● **WORK REQUIRED**
Render every line of the data exactly as written, and leave out the pictures.
-------------------------
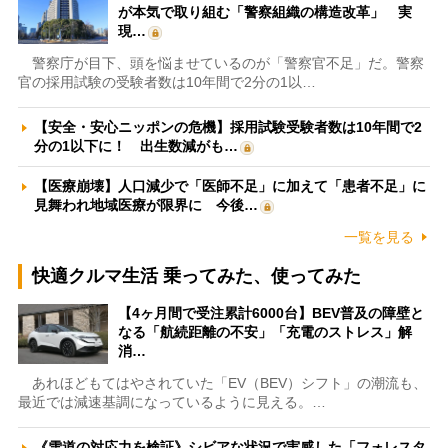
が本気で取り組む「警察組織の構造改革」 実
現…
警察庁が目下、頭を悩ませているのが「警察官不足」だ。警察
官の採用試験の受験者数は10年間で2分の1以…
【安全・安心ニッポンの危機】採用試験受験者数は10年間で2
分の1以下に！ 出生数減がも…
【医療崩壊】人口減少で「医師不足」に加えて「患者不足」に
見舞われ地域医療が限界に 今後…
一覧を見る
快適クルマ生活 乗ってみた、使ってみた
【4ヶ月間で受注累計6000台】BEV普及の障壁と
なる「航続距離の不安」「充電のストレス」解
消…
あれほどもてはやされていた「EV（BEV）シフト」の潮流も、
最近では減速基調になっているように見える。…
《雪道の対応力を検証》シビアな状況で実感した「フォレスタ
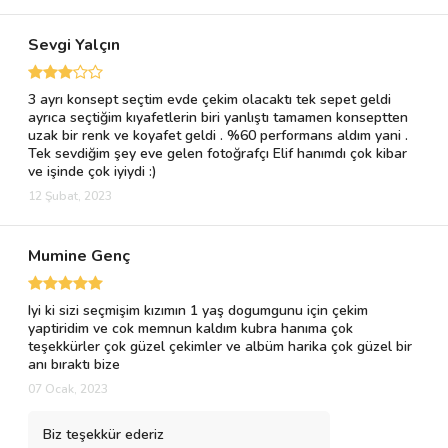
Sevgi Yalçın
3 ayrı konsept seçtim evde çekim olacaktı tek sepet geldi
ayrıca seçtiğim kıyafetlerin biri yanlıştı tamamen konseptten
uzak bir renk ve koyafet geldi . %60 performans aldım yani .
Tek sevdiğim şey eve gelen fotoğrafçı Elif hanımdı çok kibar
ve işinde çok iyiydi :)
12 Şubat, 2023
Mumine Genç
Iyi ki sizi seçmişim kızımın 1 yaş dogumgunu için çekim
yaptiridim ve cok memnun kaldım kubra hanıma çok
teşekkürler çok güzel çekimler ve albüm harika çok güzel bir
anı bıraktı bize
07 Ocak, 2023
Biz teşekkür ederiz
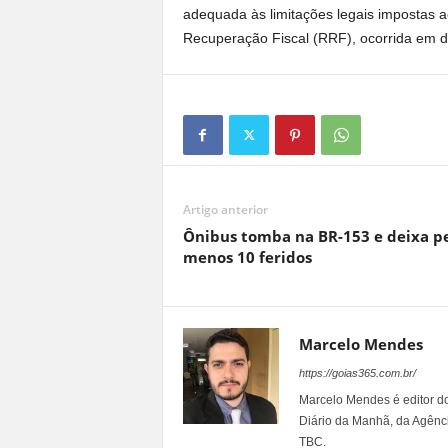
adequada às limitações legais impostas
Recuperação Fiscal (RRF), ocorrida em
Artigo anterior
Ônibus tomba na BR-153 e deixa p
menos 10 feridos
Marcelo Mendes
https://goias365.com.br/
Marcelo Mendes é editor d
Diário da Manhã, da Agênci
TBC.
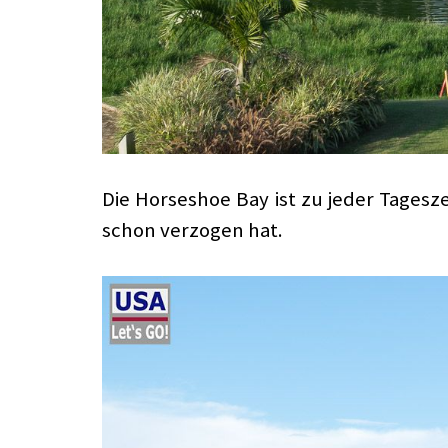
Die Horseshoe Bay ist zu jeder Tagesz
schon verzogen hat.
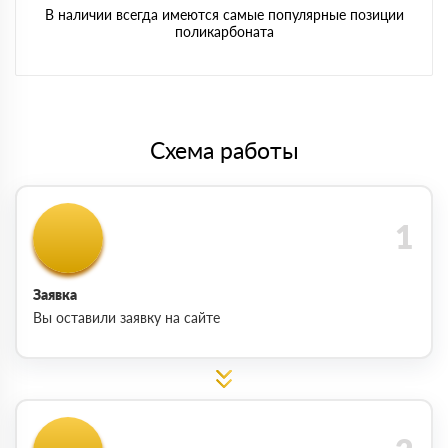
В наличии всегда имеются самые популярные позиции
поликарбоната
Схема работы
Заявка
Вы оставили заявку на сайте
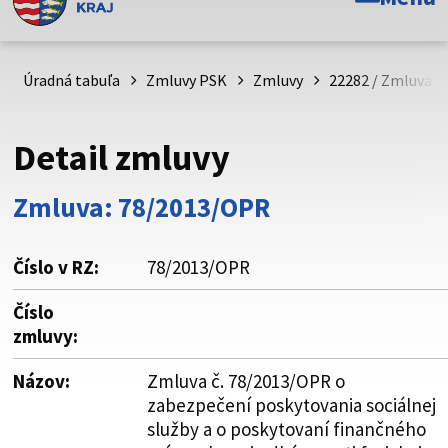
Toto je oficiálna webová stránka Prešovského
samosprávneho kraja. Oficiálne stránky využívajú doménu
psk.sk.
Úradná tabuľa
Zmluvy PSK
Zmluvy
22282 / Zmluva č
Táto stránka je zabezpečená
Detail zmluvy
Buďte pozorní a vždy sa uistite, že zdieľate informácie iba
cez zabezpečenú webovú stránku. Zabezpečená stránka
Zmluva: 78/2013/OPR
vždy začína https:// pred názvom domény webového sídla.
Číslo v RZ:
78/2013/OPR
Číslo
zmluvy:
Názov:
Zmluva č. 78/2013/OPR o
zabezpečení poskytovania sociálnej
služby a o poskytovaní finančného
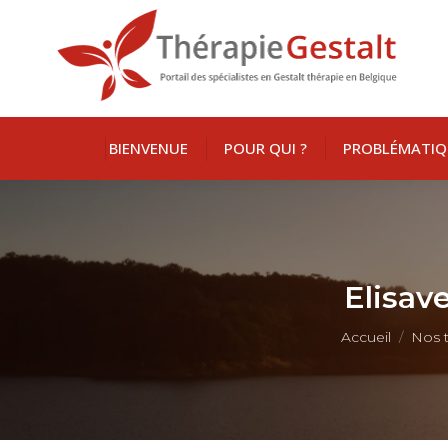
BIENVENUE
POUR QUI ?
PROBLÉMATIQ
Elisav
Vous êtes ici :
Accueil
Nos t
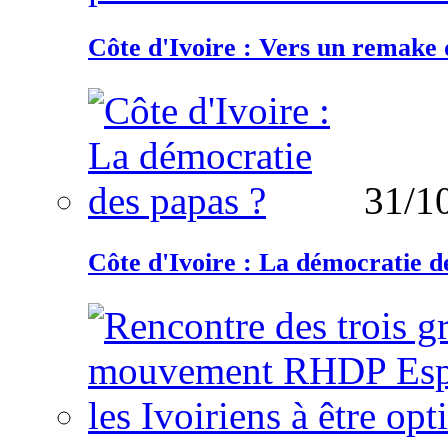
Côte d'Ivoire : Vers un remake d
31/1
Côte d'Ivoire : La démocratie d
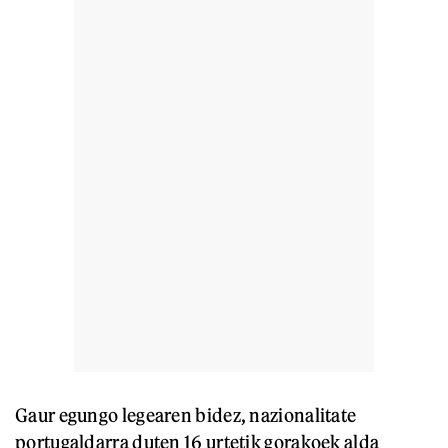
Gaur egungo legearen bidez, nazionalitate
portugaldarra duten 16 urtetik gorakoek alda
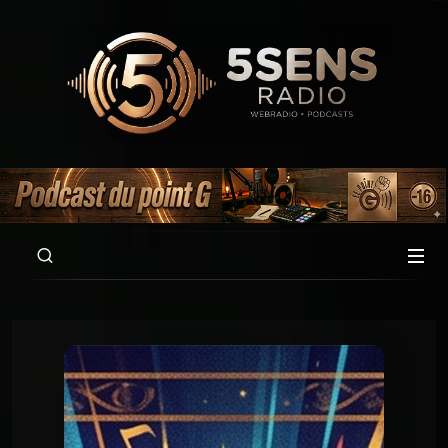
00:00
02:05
-------------------------
● **RESPONSE**
が本気で取り組む「警察組織の構造改革」 実
現…
警察庁が目下、頭を悩ませているのが「警察官不足」だ。警察
官の採用試験の受験者数は10年間で2分の1以…
【安全・安心ニッポンの危機】採用試験受験者数は10年間で2
分の1以下に！ 出生数減がも…
【医療崩壊】人口減少で「医師不足」に加えて「患者不足」に
見舞われ地域医療が限界に 今後…
一覧を見る
快適クルマ生活 乗ってみた、使ってみた
【4ヶ月間で受注累計6000台】BEV普及の障壁と
なる「航続距離の不安」「充電のストレス」解
消…
あれほどもてはやされていた「EV（BEV）シフト」の潮流も、
最近では減速基調になっているように見える。…
《雪道の対応力を検証》シビアな状況で実感した「フォレスタ
Sevgi Yalçın
3 ayrı konsept seçtim evde çekim olacaktı tek sepet geldi
ayrıca seçtiğim kıyafetlerin biri yanlıştı tamamen konseptten
uzak bir renk ve koyafet geldi . %60 performans aldım yani .
Tek sevdiğim şey eve gelen fotoğrafçı Elif hanımdı çok kibar
ve işinde çok iyiydi :)
12 Şubat, 2023
Mumine Genç
Iyi ki sizi seçmişim kızımın 1 yaş dogumgunu için çekim
yaptiridim ve cok memnun kaldım kubra hanıma çok
teşekkürler çok güzel çekimler ve albüm harika çok güzel bir
anı bıraktı bize
07 Ocak, 2023
Biz teşekkür ederiz
adequada às limitações legais impostas
Recuperação Fiscal (RRF), ocorrida em
Artigo anterior
Ônibus tomba na BR-153 e deixa p
menos 10 feridos
Marcelo Mendes
https://goias365.com.br/
Marcelo Mendes é editor d
Diário da Manhã, da Agênci
TBC.
Die Horseshoe Bay ist zu jeder Tagesz
schon verzogen hat.
В наличии всегда имеются самые популярные позиции
поликарбоната
Схема работы
Заявка
Вы оставили заявку на сайте
Toto je oficiálna webová stránka Prešovského
samosprávneho kraja. Oficiálne stránky využívajú doménu
psk.sk.
Úradná tabuľa
Zmluvy PSK
Zmluvy
22282 / Zmluva č
Táto stránka je zabezpečená
Detail zmluvy
Buďte pozorní a vždy sa uistite, že zdieľate informácie iba
cez zabezpečenú webovú stránku. Zabezpečená stránka
Zmluva: 78/2013/OPR
vždy začína https:// pred názvom domény webového sídla.
Číslo v RZ:
78/2013/OPR
Číslo
zmluvy:
Názov:
Zmluva č. 78/2013/OPR o
zabezpečení poskytovania sociálnej
služby a o poskytovaní finančného
BIENVENUE
POUR QUI ?
PROBLÉMATIQ
Elisav
Vous êtes ici :
Accueil
Nos t
Côte d'Ivoire : Vers un remake d
31/1
Côte d'Ivoire : La démocratie d
Gaur egungo legearen bidez, nazionalitate
portugaldarra duten 16 urtetik gorakoek alda
00:00
02:05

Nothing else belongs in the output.